Plants posses antioxidant systems in the form of enzymes such as SOD, APX, GR, DIIAR and metabolites viz., ascorbic acid, glutathione, α-tocopherol, carotenoid and flavonoids etc. These antioxidant enzymes and metabolites are reported to increase under various environmental stress as well as comparatively higher activity has been reported in tolerant cultivars than the susceptible ones (Sairam and Srivastava, 2002).

Non enzymatic antioxidants: Ascorbic acid has been implicated in several types of biological activities in plants: (1) as an enzyme co-factor, (2) as an antioxidant and (3) as a donor/acceptor in electron transport at the plasma membrane or in the chloroplasts, all of which are related to oxidative stress resistance (Conklin, 2001).

Total phenols in the wheat leaves tended to increase gradually with increasing salinity levels in soil as shown in Table 2. This increase showed some tendency of wheat to adjust osmotically against salt stress. Moreover, stress condition leads to an increase in phenolic compounds (Naimiki, 1990). These phenolic compounds could be a cellular adaptive mechanism for scavenging oxygen free radicals during stress and this free radical scavenger and others such as ascorbate could be readily oxidized in the system of tissue representing sub-cellular damages.

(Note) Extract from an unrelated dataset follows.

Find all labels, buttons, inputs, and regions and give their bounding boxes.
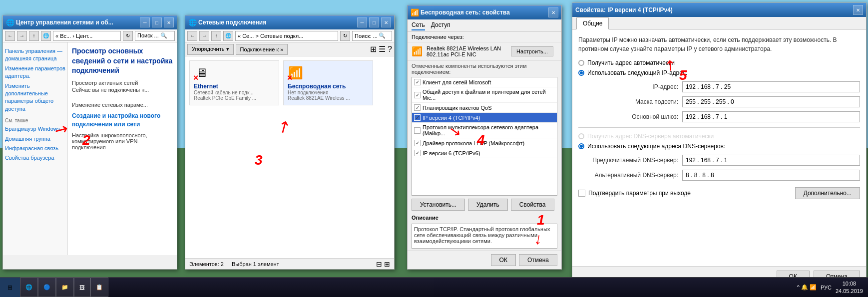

Reducing glutathione (GSH) can act as an antioxidant in many ways. (1) It can react chemically with singlet oxygen, superoxide and hydroxyl radicals and therefore function directly as a free radical scavenger (Noctor and Foyer, 1998), (2) GSH may stabilize membrane structure by removing acyl peroxides formed by lipid peroxidation reactions and (3) GSH is the reducing agent that recycles ascorbic acid from its oxidized to its reduced form by the enzyme dehydroascorbate reductase (Loewus, 1988).

The increase in reducing glutathione (GSH) contents as reported in Table 2 may be due to the role of the enzymes ascorbate peroxidase, glutathione reductase and superoxide dismutase which involved in the regeneration of glutathione and ascorbate that are important in detoxification of ROS (Foyer et al., 1994).

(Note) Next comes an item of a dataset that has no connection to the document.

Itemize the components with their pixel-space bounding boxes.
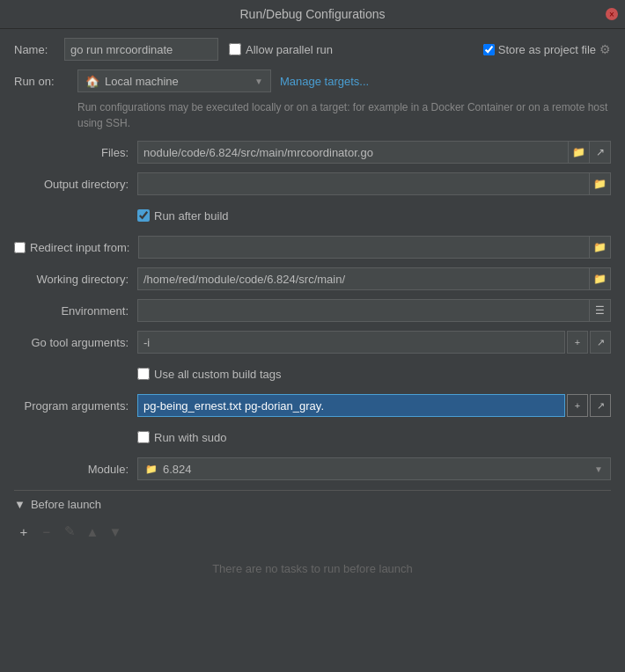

Generally, it could be concluded that α-tocopherol, ascorbic acid and glutathione can help to alleviate the harmful effect of ROS may be through several ways such as: (1) inhibits the lipid photoperoxidation (Thomas et al., 1992), (2) involves in both electron transport of PS II and antioxidizing system of chloroplasts (Thomas et al., 1992), (3) membrane stabilizers (Thomas et al., 1992), (4) can react with peroxyl radicals (Sairam and Servastava, 2002), (5) it scavenges cytotoxic H2O2 and reacts non-enzymatically with other ROS (Sairam and Servastava, 2002), (6) regenerates another powerful water-soluble antioxidant and ascorbic acid (Blokhina et al., 2002), (7) stabilizes membrane structures (Blokhina, 2002), (8) modulates membrane fluidity in a similar manner to cholesterol and also membrane permeability to small ions and molecules (Foyer, 1992) and (9) decrease the permeability of digalactosyldiacylglycerol vesicles for glucose and protons (Berglund et al., 1999).

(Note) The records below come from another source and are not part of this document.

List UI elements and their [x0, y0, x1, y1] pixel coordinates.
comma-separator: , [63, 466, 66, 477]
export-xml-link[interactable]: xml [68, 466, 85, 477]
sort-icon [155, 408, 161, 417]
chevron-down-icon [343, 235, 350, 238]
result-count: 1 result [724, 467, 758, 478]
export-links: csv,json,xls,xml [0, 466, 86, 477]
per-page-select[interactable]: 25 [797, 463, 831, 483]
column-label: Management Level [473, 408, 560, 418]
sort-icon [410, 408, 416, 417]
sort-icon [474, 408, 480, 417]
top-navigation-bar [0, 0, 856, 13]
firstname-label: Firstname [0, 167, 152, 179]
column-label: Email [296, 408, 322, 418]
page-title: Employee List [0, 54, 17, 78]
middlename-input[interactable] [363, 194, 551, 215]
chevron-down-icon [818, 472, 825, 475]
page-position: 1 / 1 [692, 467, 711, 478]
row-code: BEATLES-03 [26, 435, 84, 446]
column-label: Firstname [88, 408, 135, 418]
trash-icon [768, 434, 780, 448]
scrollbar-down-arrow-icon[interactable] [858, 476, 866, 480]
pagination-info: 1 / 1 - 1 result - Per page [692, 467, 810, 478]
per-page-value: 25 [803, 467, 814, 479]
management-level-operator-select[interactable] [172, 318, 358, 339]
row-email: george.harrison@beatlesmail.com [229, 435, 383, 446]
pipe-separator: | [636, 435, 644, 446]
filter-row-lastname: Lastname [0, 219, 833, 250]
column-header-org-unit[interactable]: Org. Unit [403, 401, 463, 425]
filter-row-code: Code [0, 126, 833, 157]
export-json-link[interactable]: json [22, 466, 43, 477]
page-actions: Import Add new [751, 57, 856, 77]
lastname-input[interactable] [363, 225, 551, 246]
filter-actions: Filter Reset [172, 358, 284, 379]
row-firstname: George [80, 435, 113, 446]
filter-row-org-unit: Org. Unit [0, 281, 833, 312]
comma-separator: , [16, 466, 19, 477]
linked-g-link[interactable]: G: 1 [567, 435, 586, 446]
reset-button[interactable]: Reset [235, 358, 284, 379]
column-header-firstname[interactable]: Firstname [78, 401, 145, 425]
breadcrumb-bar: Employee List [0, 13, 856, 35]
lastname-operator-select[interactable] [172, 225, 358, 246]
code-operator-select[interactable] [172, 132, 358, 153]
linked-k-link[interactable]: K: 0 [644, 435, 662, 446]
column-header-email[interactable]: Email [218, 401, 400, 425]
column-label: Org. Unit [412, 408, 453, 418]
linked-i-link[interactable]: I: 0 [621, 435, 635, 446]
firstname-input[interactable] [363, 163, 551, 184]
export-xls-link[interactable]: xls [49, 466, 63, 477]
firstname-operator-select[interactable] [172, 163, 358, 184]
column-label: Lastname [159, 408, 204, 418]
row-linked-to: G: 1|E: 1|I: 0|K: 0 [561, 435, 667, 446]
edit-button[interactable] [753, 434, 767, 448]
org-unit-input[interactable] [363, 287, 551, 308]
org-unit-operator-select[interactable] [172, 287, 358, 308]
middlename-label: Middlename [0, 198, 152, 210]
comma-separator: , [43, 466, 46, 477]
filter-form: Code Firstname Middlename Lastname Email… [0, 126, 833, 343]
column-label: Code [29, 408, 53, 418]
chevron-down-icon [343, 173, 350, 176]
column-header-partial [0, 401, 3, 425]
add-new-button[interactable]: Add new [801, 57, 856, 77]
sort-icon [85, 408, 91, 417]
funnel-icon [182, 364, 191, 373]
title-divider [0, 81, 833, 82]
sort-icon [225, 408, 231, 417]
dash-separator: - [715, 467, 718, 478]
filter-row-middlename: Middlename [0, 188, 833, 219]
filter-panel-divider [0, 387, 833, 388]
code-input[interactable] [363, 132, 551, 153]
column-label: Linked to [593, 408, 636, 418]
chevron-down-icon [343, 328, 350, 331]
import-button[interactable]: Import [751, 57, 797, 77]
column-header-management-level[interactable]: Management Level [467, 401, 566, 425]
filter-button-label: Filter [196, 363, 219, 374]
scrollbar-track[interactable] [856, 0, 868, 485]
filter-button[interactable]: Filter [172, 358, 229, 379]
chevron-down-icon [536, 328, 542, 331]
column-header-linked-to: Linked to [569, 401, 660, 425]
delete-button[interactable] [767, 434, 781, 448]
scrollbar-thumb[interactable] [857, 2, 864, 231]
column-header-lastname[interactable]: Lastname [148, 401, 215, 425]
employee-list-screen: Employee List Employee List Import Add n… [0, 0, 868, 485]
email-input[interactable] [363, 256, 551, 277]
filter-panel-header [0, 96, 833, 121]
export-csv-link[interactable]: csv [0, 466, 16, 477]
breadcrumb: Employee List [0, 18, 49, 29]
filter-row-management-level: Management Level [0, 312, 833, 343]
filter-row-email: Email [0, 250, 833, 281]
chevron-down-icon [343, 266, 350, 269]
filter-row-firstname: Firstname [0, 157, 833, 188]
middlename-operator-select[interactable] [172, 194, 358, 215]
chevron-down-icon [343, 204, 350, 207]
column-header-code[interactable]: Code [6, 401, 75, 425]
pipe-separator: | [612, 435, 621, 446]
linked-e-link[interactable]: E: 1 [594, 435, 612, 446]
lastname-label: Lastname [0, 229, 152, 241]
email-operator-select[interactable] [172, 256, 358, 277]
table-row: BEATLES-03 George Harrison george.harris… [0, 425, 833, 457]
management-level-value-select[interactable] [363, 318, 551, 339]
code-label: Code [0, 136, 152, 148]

As for, role of exogenous antioxidants polyamine on alleviating salinity stress effects: the polyamines (PAs) including spermine (SPM, a tetramine), spermidine (SPD, a triamine) and their obligate precursor putrescine (a diamine) are implicated in induction of plant adaptation to stress (Mishra et al., 2003). It has been suggested that PAs may play role in antioxidative system and protect membrane from peroxidation. The alleviating effect of polyamines on plants grown under salinity stress was previously discussed.

From the above mentioned results it could be noticed that the applied antioxidants could alleviate or minimize the harmful effect of NaCl salinity on wheat plant growth and ascorbic acid and spermine proved to be more effective in this respect.